Deeta knows that there is still much resentment against the Andak, that Tom is in danger every time he leaves the safety of Andak city.
Struggling with her own complicated feelings against the tribe that she is now a part of, Deeta tries to ignore the changing attitudes growing within her.
Then Tom is betrayed and with the whole City thrown into great danger, Deeta finds that reality can't be ignored forever..
The book starts out with us finding out that Tom and Deeta are now married, as are Jan and Tom's brother (one of many) Ryder. There is a fragile truce between the tribes as they struggle to rebuild and possibly find peace in their broken world. But, they are being threatened by a tribe who is not happy with Andak rule.
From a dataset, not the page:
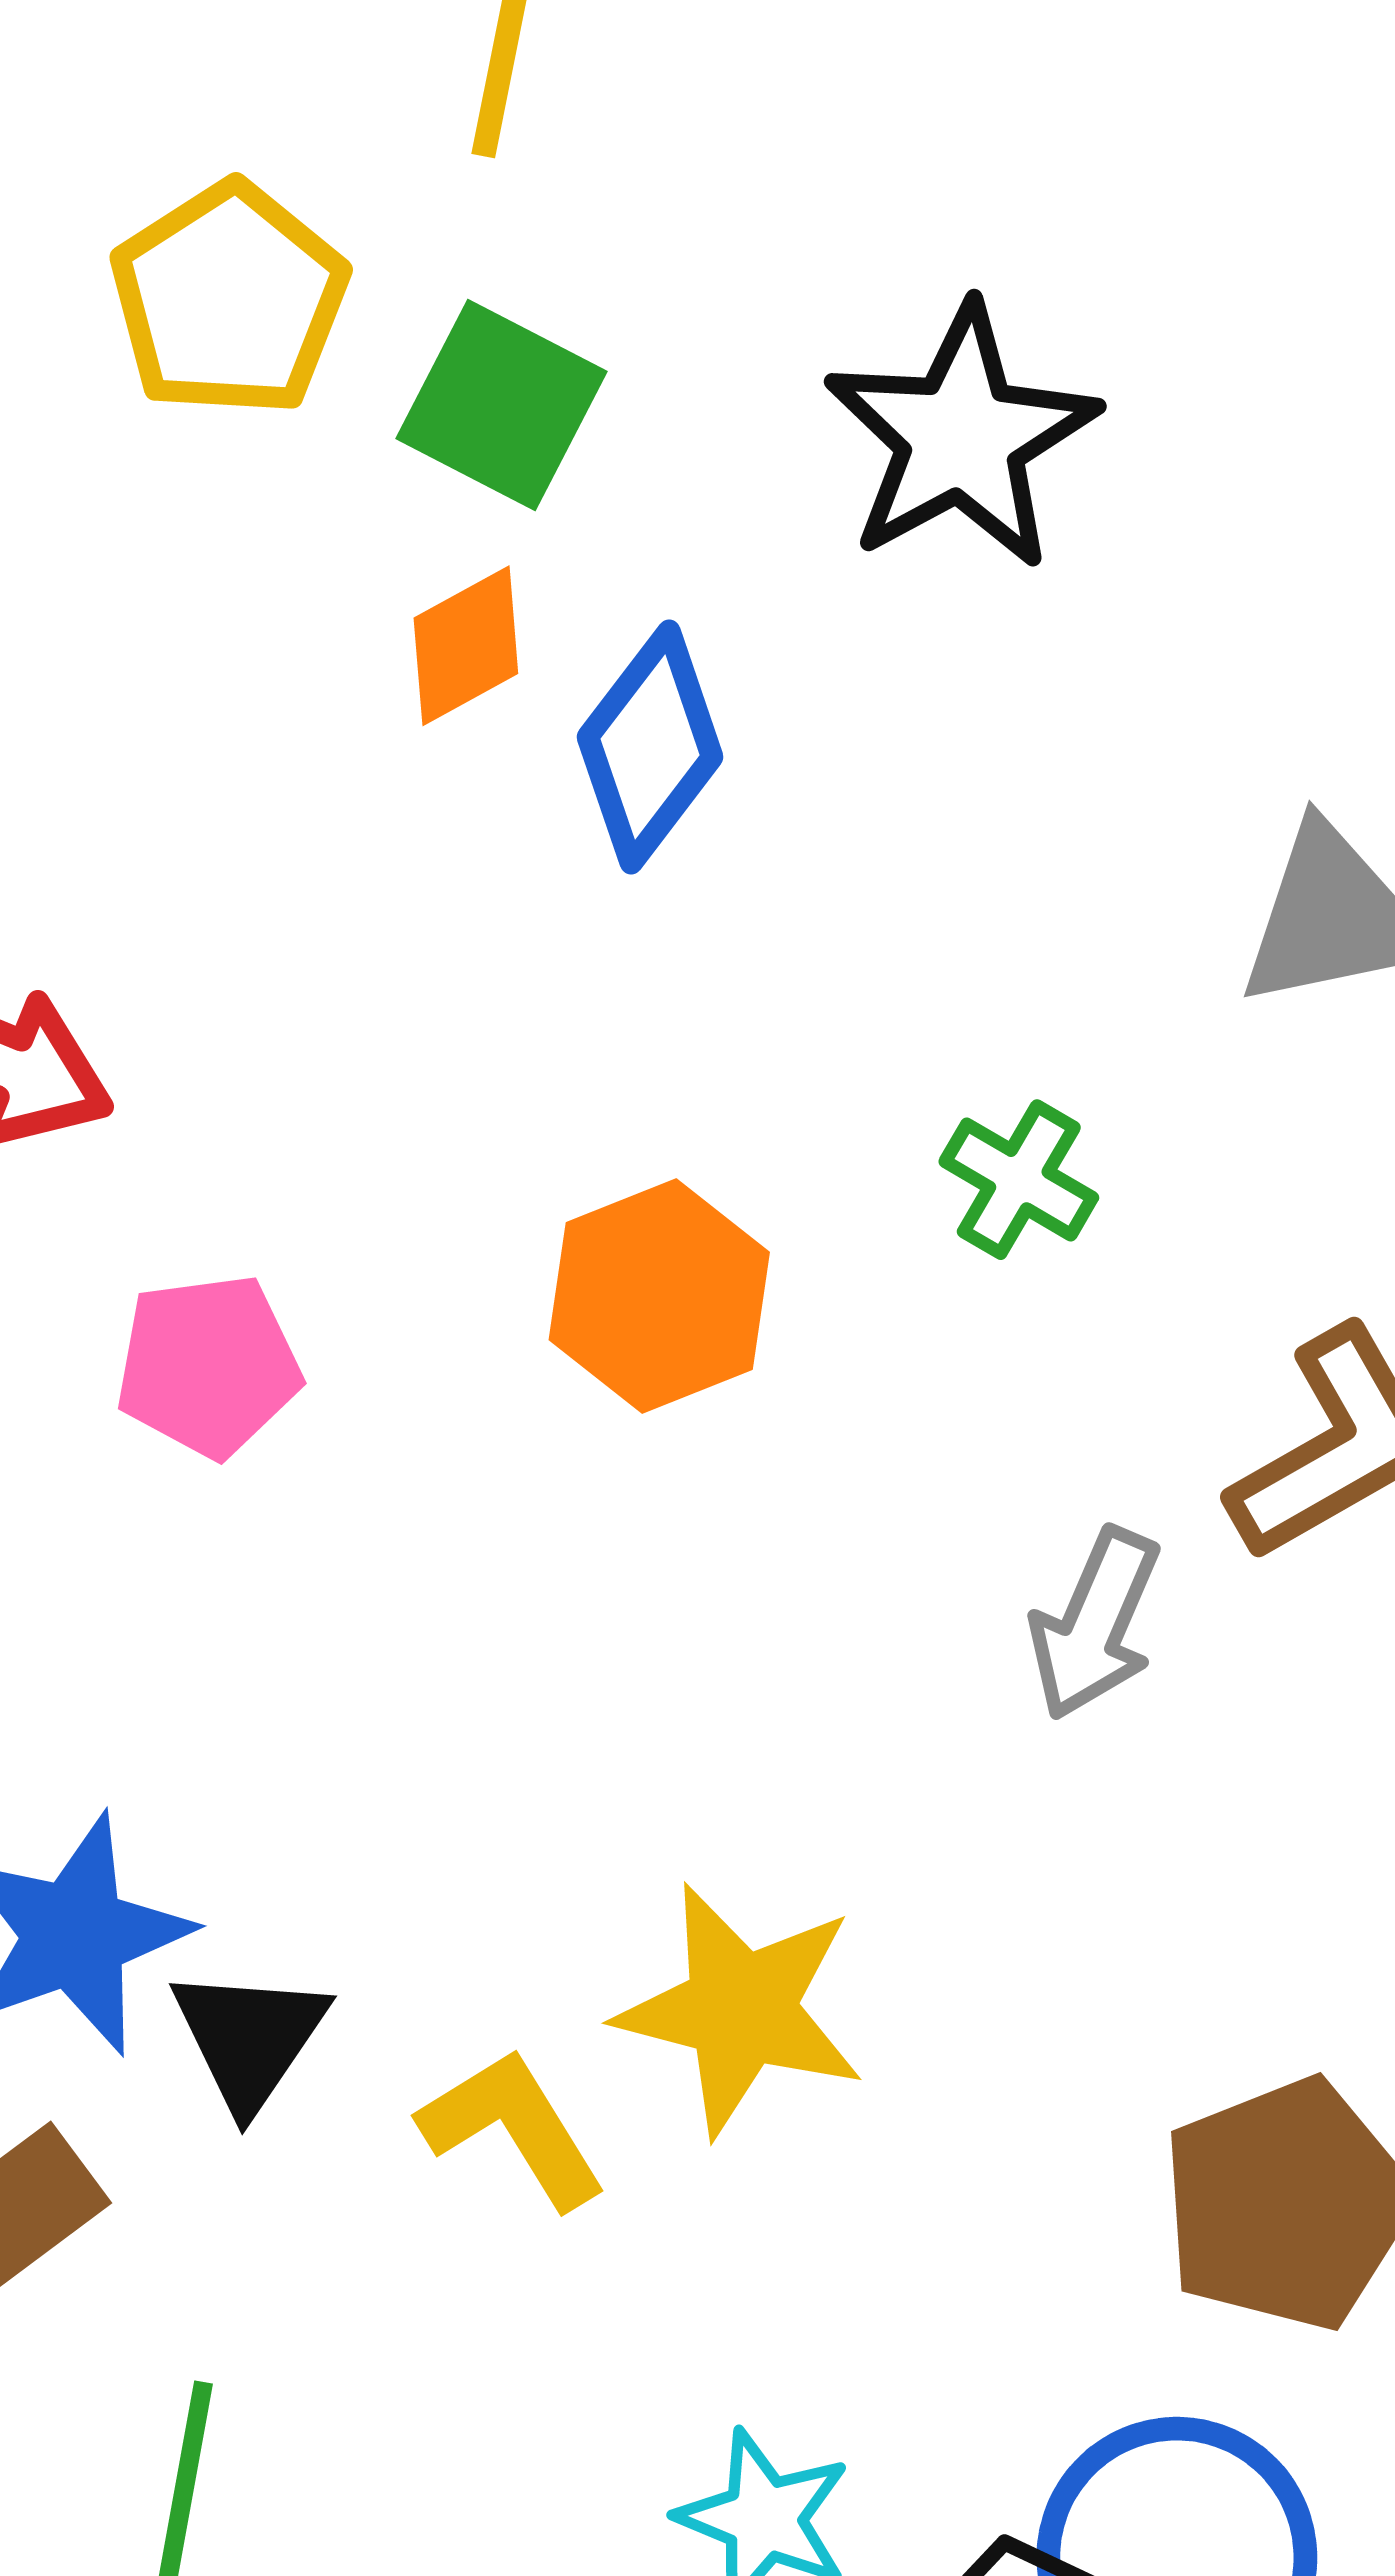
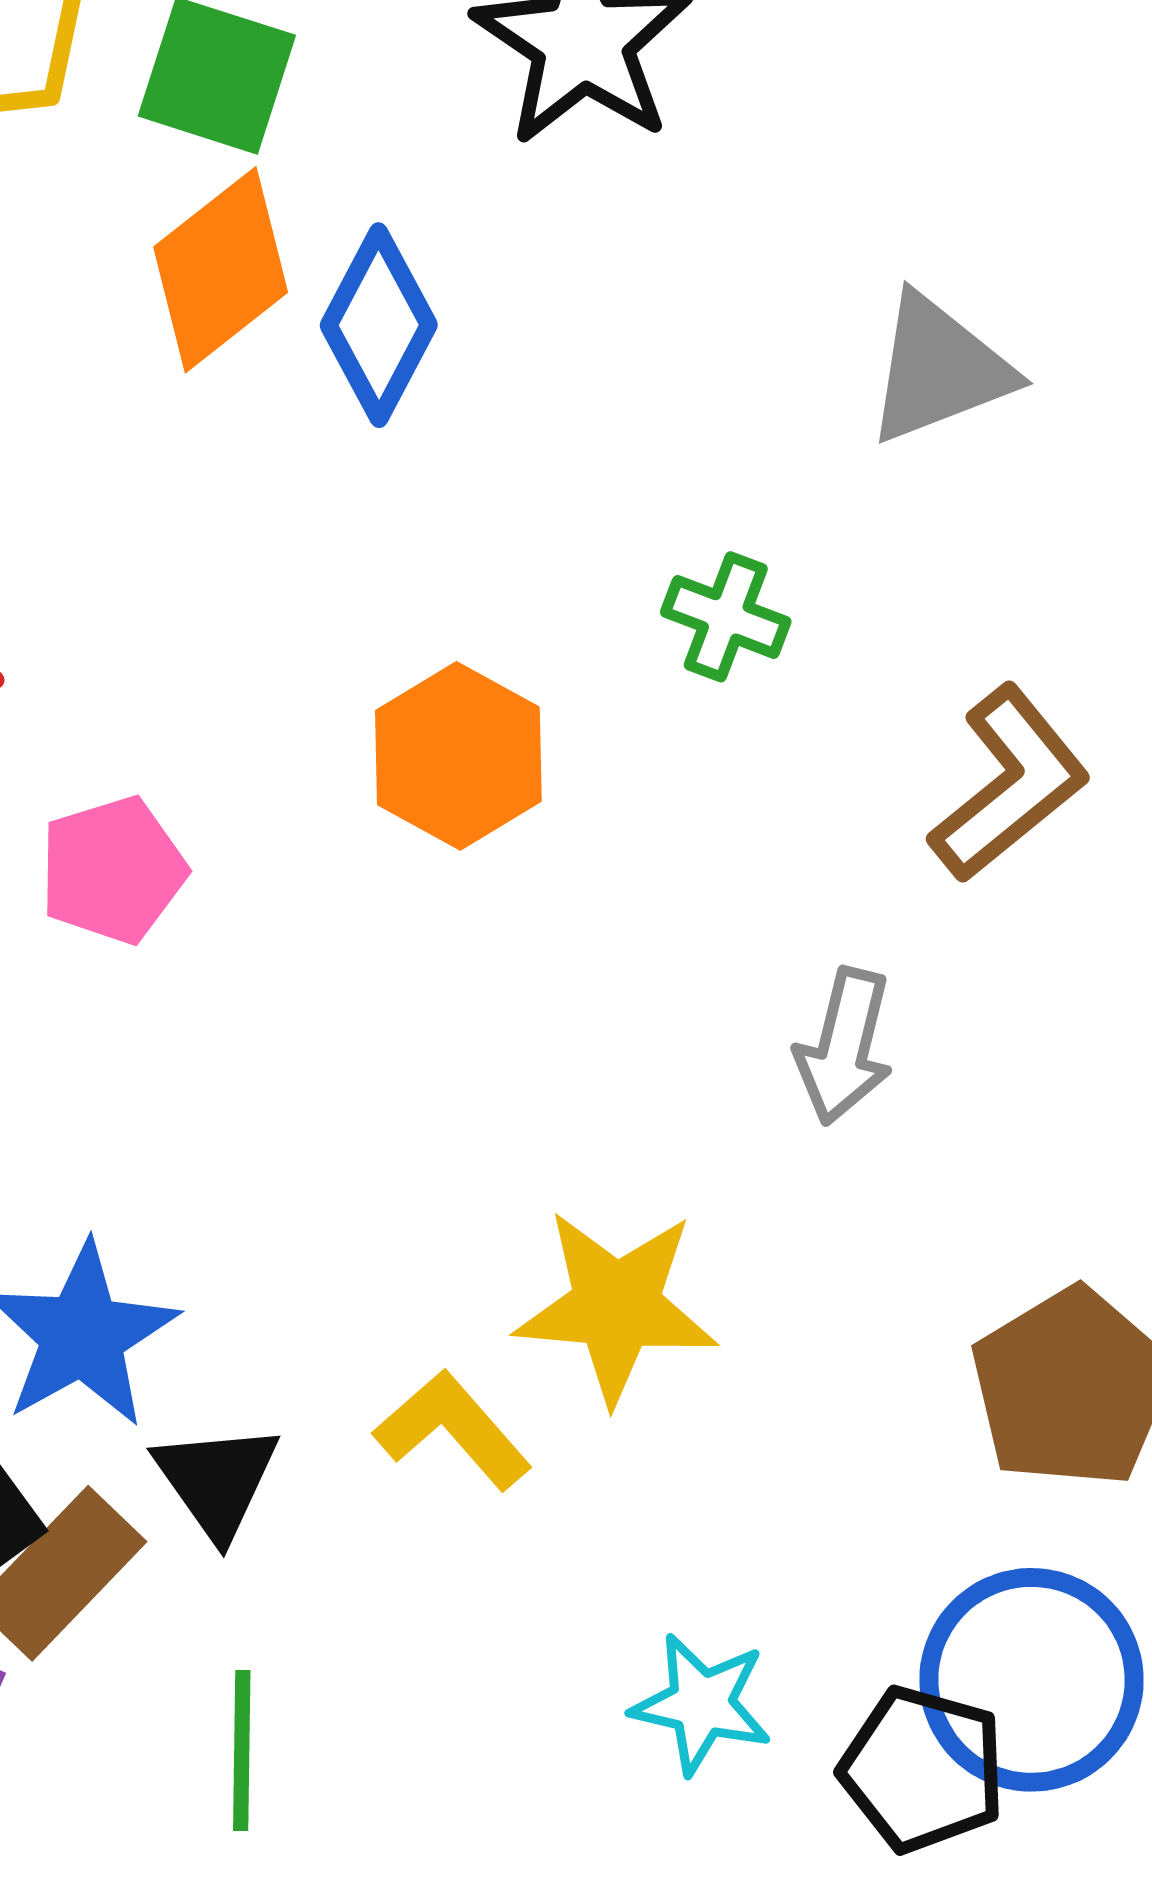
orange diamond: (466, 646) -> (221, 270), size x1.5
gray arrow: (1095, 1624) -> (844, 1046), moved
black triangle: (249, 2038) -> (217, 1481), moved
There is a lot of banter between the characters throughout the book. Deeta and Tom, Jan and Ryder, and Deeta and Jan all have good ebb and flow of banter within each of their relationships. I liked it as a tool to break up the action and serious points, but toward the end of the book it did feel like it was starting to wear somewhat thin.
The main focus of the book felt to me to be the action between the tribes and how Jan, Tom and Deeta all get caught up right in the middle of it. The book is very fast paced, so anyone who likes a page turner will enjoy this.
The familial relationships and friendships still feel somewhat confusing to me, even with the background of having read the first book in this series. I just feel that there are too many relationships and too many brothers and uncles etc. to keep them all straight. I like that the author is promoting the strength (or in some cases lack thereof) of family bonds, but I think this could have been more simply executed.
The dialogue felt a little, lax in some places. It felt too informal, so I couldn't really get into the story quite as much. But I also think it worked in some spots, just in terms of the personality of the characters. I'm not sure if I really like this element or not.
Overall, this is a solid story, and I'm interested to see how it will end.